Association member UVA Health System, in Charlottesville, Va., is one of seven finalists selected to advance to the next stage of the Centers for Medicare & Medicaid Services (CMS) Artificial Intelligence (AI) Health Outcomes Challenge. Launched in March 2019, the challenge encourages applicants to use AI tools to predict unplanned 30-day admissions and adverse events at hospitals and skilled nursing facilities.
In stage 1, 25 applicants received a data set of Medicare administrative claims data, including for Medicare Part A (hospital) and Medicare Part B (professional services), to forecast several outcomes, including unplanned admissions related to medical conditions, such as heart failure, pneumonia, and chronic obstructive pulmonary disease; and adverse events, such as hospital-acquired infections, sepsis, and respiratory failure.
A second objective of the challenge asked participants to visually demonstrate and explain AI predictions to front-line clinicians and patients.
“It’s putting all these things together — like the advance deep-learning explaining factors that led to the prediction and the descriptive model — and being able to actually show that to the physicians in a clinical setting and provide them with enough information to really know why this prediction happened and why these particular patients may need this particular intervention,” says Valentina Baljak, PhD, data scientist at UVA Health. “Together it provides a solution that we call Actionable AI.”
At UVA Health, just 3 percent of patients account for 30 percent of readmissions within 30 days of discharge. The health system’s competition proposal, Actionable AI, builds on years of work within the health system to use Medicare claims data — including diagnosis codes, medication, prescriptions, and health care appointments — alongside electronic medical record data that captures social determinants of health, advanced care planning, and chronic condition management, to evaluate readmission risk. The resulting predictions serve as a decision support system for health care providers.
“The goal is to provide better information to them, potentially from data deep into someone’s medical history that might not otherwise be obvious to a physician,” says Sean Mullane, MS, senior data scientist at UVA Health. “It’s very much about empowering our physicians and caretakers with the best data that they can get.”
Armed with that data, physicians can be better equipped to respond to patient needs.

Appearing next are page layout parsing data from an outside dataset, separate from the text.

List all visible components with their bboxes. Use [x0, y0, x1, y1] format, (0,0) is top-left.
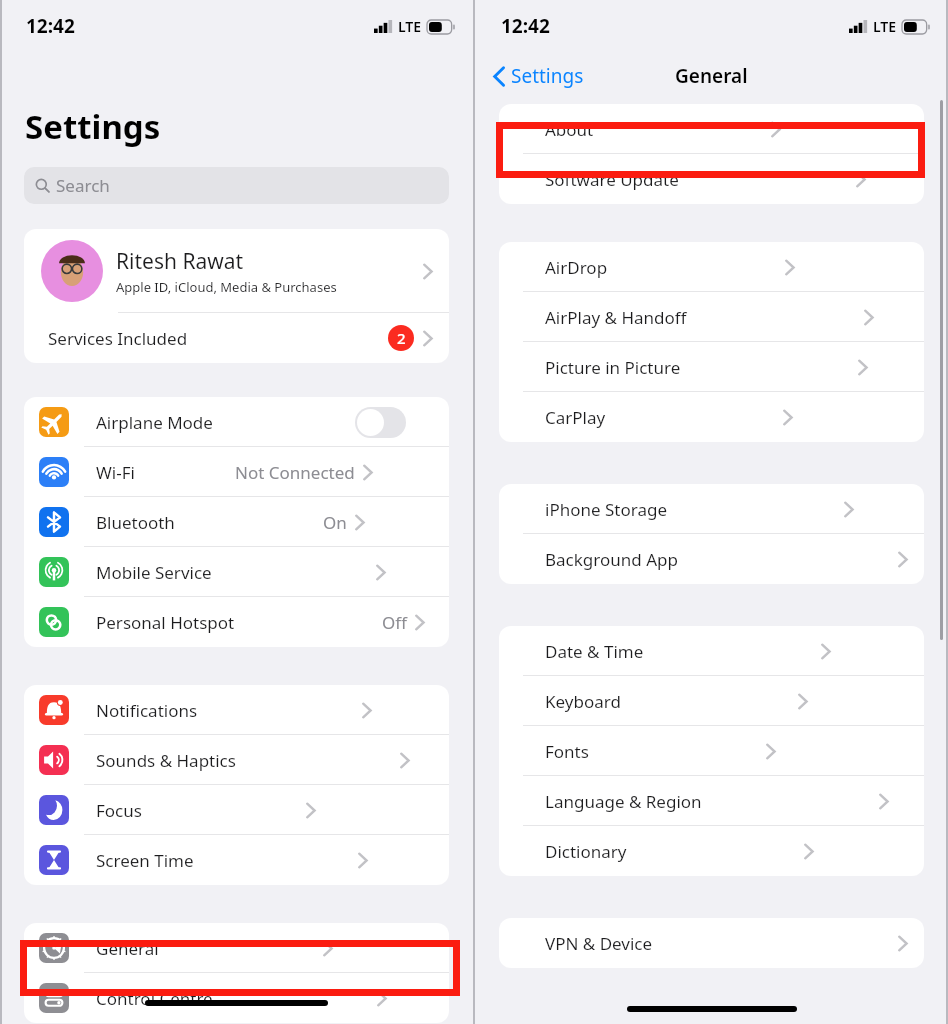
staticText: CarPlay [545, 406, 606, 429]
button[interactable]: Wi-Fi [24, 447, 449, 497]
button[interactable]: Airplane Mode [24, 397, 449, 447]
staticText: AirPlay & Handoff [545, 306, 687, 329]
button[interactable]: Services Included with Purchase [24, 313, 449, 363]
button[interactable]: About [499, 104, 924, 154]
button[interactable]: Sounds & Haptics [24, 735, 449, 785]
button[interactable]: Control Centre [24, 973, 449, 1023]
staticText: Apple ID, iCloud, Media & Purchases [116, 278, 337, 296]
button[interactable]: Settings [489, 59, 588, 93]
staticText: Off [382, 611, 407, 634]
button[interactable]: AirPlay & Handoff [499, 292, 924, 342]
staticText: Focus [96, 799, 142, 822]
staticText: Language & Region [545, 790, 702, 813]
button[interactable]: Software Update [499, 154, 924, 204]
button[interactable]: iPhone Storage [499, 484, 924, 534]
button[interactable]: Date & Time [499, 626, 924, 676]
staticText: LTE [873, 17, 897, 36]
staticText: Personal Hotspot [96, 611, 235, 634]
button[interactable]: Screen Time [24, 835, 449, 885]
button[interactable]: Search [24, 167, 449, 204]
button[interactable]: Notifications [24, 685, 449, 735]
button[interactable]: Picture in Picture [499, 342, 924, 392]
staticText: Mobile Service [96, 561, 212, 584]
staticText: Software Update [545, 168, 679, 191]
button[interactable]: Bluetooth [24, 497, 449, 547]
button[interactable]: Background App Refresh [499, 534, 924, 584]
staticText: Date & Time [545, 640, 644, 663]
staticText: VPN & Device Management [545, 932, 721, 955]
staticText: Background App Refresh [545, 548, 721, 571]
staticText: Settings [25, 104, 161, 149]
button[interactable]: Ritesh Rawat [24, 229, 449, 313]
staticText: 2 [397, 328, 406, 348]
button[interactable]: VPN & Device Management [499, 918, 924, 968]
staticText: 12:42 [501, 13, 550, 39]
staticText: Not Connected [235, 461, 355, 484]
staticText: General [675, 63, 748, 89]
button[interactable]: Dictionary [499, 826, 924, 876]
staticText: Airplane Mode [96, 411, 213, 434]
staticText: Picture in Picture [545, 356, 681, 379]
staticText: Bluetooth [96, 511, 175, 534]
staticText: iPhone Storage [545, 498, 667, 521]
staticText: Search [56, 174, 110, 197]
button[interactable]: Fonts [499, 726, 924, 776]
staticText: Sounds & Haptics [96, 749, 236, 772]
staticText: About [545, 118, 594, 141]
staticText: AirDrop [545, 256, 608, 279]
staticText: Dictionary [545, 840, 627, 863]
staticText: Notifications [96, 699, 198, 722]
staticText: Keyboard [545, 690, 621, 713]
button[interactable]: Mobile Service [24, 547, 449, 597]
button[interactable]: Language & Region [499, 776, 924, 826]
button[interactable]: Focus [24, 785, 449, 835]
staticText: Ritesh Rawat [116, 247, 244, 276]
staticText: Control Centre [96, 987, 213, 1010]
button[interactable]: General [24, 923, 449, 973]
staticText: General [96, 937, 159, 960]
button[interactable]: Personal Hotspot [24, 597, 449, 647]
staticText: Settings [511, 63, 584, 89]
button[interactable] [355, 407, 406, 438]
staticText: Screen Time [96, 849, 194, 872]
button[interactable]: CarPlay [499, 392, 924, 442]
staticText: Fonts [545, 740, 589, 763]
staticText: On [323, 511, 347, 534]
button[interactable]: Keyboard [499, 676, 924, 726]
button[interactable]: AirDrop [499, 242, 924, 292]
staticText: Services Included with Purchase [48, 327, 218, 350]
staticText: 12:42 [26, 13, 75, 39]
staticText: Wi-Fi [96, 461, 135, 484]
staticText: LTE [398, 17, 422, 36]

“That can be anything from providing easier access to medication that the patient needs to making sure that they actually have a support network,” Baljak says.
Baljak and Mullane hope that a CMS tool using a broad dataset from the large Medicare beneficiary population can aid health care facilities that might not have the resources to conduct their own data analysis.
“The scale of the data allows trends to be discerned that aren’t really available through the more tightly prescribed methods,” Mullane says. “There [are] things you can get out of that, that you can’t get necessarily with smaller patient populations, especially with rare conditions where the numbers may just be too small to be statistically feasible.”
As a finalist, UVA Health received $60,000 from CMS to refine the algorithm for the second stage of the competition, which was delayed due to the COVID-19 pandemic. In this stage, the team will focus on equity and bias reduction in AI.
Historic health care inequities can result in lack of data for certain groups, and social determinants of health influence patient care and patient outcomes. These trends are reflected in the data and train algorithms to respond accordingly, at times suggesting interventions that might unintentionally harm certain groups.
“The goal is to proactively understand what biases might exist in the data so that we can address those intentionally again, to avoid making predictions and recommendations that turned out to be harmful,” Mullane says.
CMS will announce the grand prize winner, who will receive up to $1 million in prize money, and a runner-up, who will receive up to $230,000 in prize money, in April 2021.